Prompt:
Each line below should be repeated exactly, but no picture should be carried over.

Collected data:
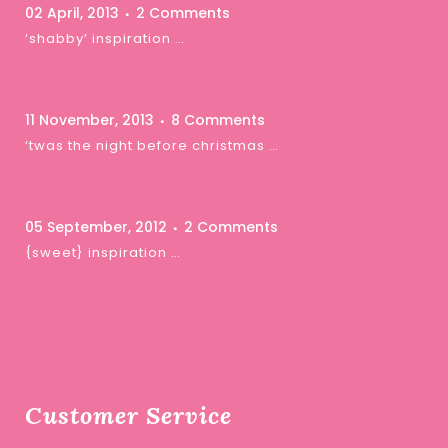
02 April, 2013
2 Comments
‘shabby’ inspiration …
11 November, 2013
8 Comments
‘twas the night before christmas …
05 September, 2012
2 Comments
{sweet} inspiration …
Customer Service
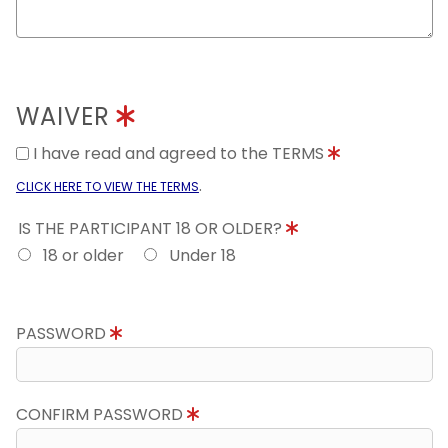
WAIVER
I have read and agreed to the TERMS
.
CLICK HERE TO VIEW THE TERMS
IS THE PARTICIPANT 18 OR OLDER?
18 or older
Under 18
PASSWORD
CONFIRM PASSWORD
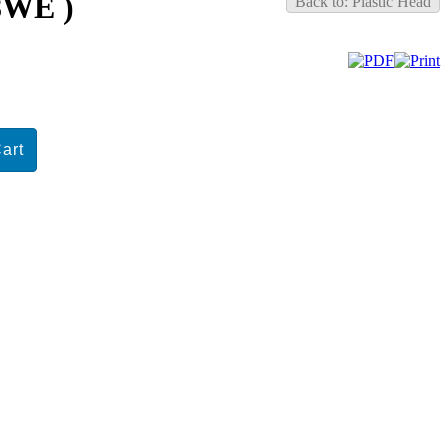
98WE )
Back to: Plastic Head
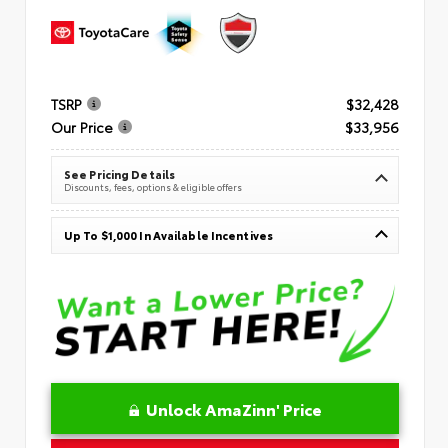
TSRP
$32,428
Our Price
$33,956
See Pricing Details
Discounts, fees, options & eligible offers
Up To $1,000 In Available Incentives
Unlock AmaZinn' Price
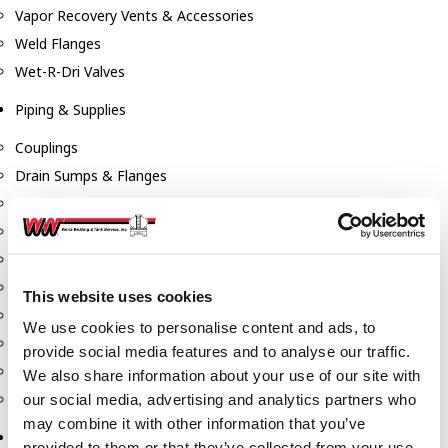
Vapor Recovery Vents & Accessories
Weld Flanges
Wet-R-Dri Valves
Piping & Supplies
Couplings
Drain Sumps & Flanges
Elbows
Flanges
Gaskets
Nipples
This website uses cookies
Piping
We use cookies to personalise content and ads, to
Reducers
provide social media features and to analyse our traffic.
Tees & Crosses
We also share information about your use of our site with
Y's
our social media, advertising and analytics partners who
may combine it with other information that you’ve
Pneumatic
provided to them or that they’ve collected from your use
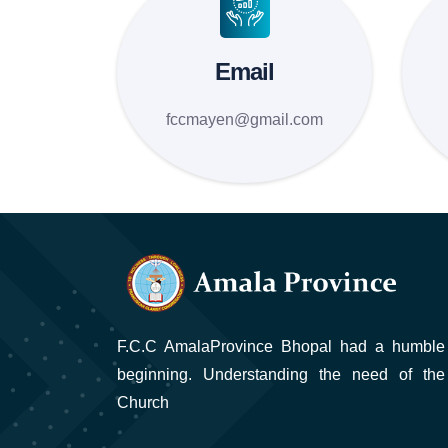
Email
fccmayen@gmail.com
F.C.C AmalaProvince Bhopal had a humble
beginning. Understanding the need of the
Church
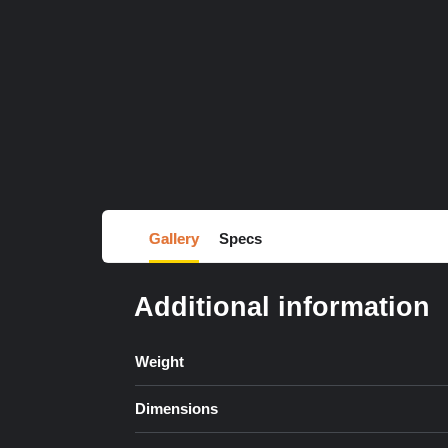
Gallery
Specs
Additional information
Weight
Dimensions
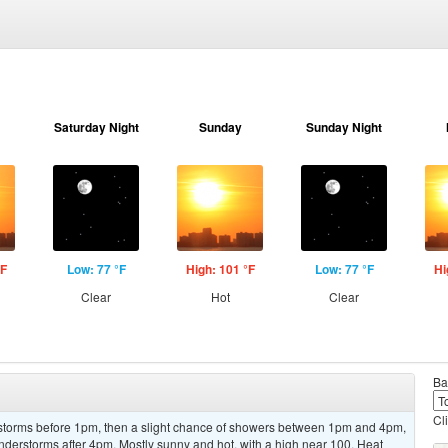
Saturday Night
Sunday
Sunday Night
°F
Low: 77 °F
High: 101 °F
Low: 77 °F
Hi
Clear
Hot
Clear
Ba
Cl
rstorms before 1pm, then a slight chance of showers between 1pm and 4pm,
nderstorms after 4pm. Mostly sunny and hot, with a high near 100. Heat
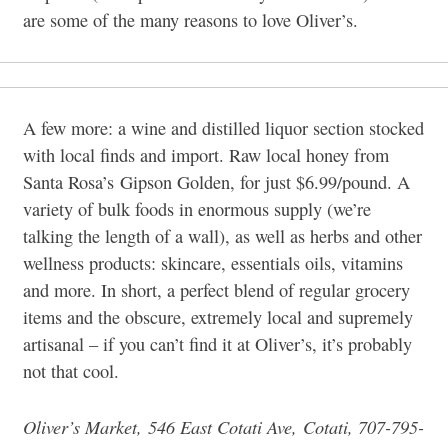
are some of the many reasons to love Oliver’s.
A few more: a wine and distilled liquor section stocked
with local finds and import. Raw local honey from
Santa Rosa’s Gipson Golden, for just $6.99/pound. A
variety of bulk foods in enormous supply (we’re
talking the length of a wall), as well as herbs and other
wellness products: skincare, essentials oils, vitamins
and more. In short, a perfect blend of regular grocery
items and the obscure, extremely local and supremely
artisanal – if you can’t find it at Oliver’s, it’s probably
not that cool.
Oliver’s Market, 546 East Cotati Ave, Cotati, 707-795-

Response for this exercise:
02 April, 2013
2 Comments
‘shabby’ inspiration …
11 November, 2013
8 Comments
‘twas the night before christmas …
05 September, 2012
2 Comments
{sweet} inspiration …
Customer Service
WAIVER
I have read and agreed to the TERMS
.
CLICK HERE TO VIEW THE TERMS
IS THE PARTICIPANT 18 OR OLDER?
18 or older
Under 18
PASSWORD
CONFIRM PASSWORD
98WE )
Back to: Plastic Head
TSRP
$32,428
Our Price
$33,956
See Pricing Details
Discounts, fees, options & eligible offers
Up To $1,000 In Available Incentives
Unlock AmaZinn' Price
Vapor Recovery Vents & Accessories
Weld Flanges
Wet-R-Dri Valves
Piping & Supplies
Couplings
Drain Sumps & Flanges
Elbows
Flanges
Gaskets
Nipples
This website uses cookies
Piping
We use cookies to personalise content and ads, to
Reducers
provide social media features and to analyse our traffic.
Tees & Crosses
We also share information about your use of our site with
Y's
our social media, advertising and analytics partners who
may combine it with other information that you’ve
Pneumatic
provided to them or that they’ve collected from your use
Email
fccmayen@gmail.com
F.C.C AmalaProvince Bhopal had a humble
beginning. Understanding the need of the
Church
Gallery
Specs
Additional information
Weight
Dimensions
Saturday Night
Sunday
Sunday Night
°F
Low: 77 °F
High: 101 °F
Low: 77 °F
Hi
Clear
Hot
Clear
Ba
Cl
rstorms before 1pm, then a slight chance of showers between 1pm and 4pm,
nderstorms after 4pm. Mostly sunny and hot, with a high near 100. Heat
are some of the many reasons to love Oliver’s.
A few more: a wine and distilled liquor section stocked
with local finds and import. Raw local honey from
Santa Rosa’s Gipson Golden, for just $6.99/pound. A
variety of bulk foods in enormous supply (we’re
talking the length of a wall), as well as herbs and other
wellness products: skincare, essentials oils, vitamins
and more. In short, a perfect blend of regular grocery
items and the obscure, extremely local and supremely
artisanal – if you can’t find it at Oliver’s, it’s probably
not that cool.
Oliver’s Market, 546 East Cotati Ave, Cotati, 707-795-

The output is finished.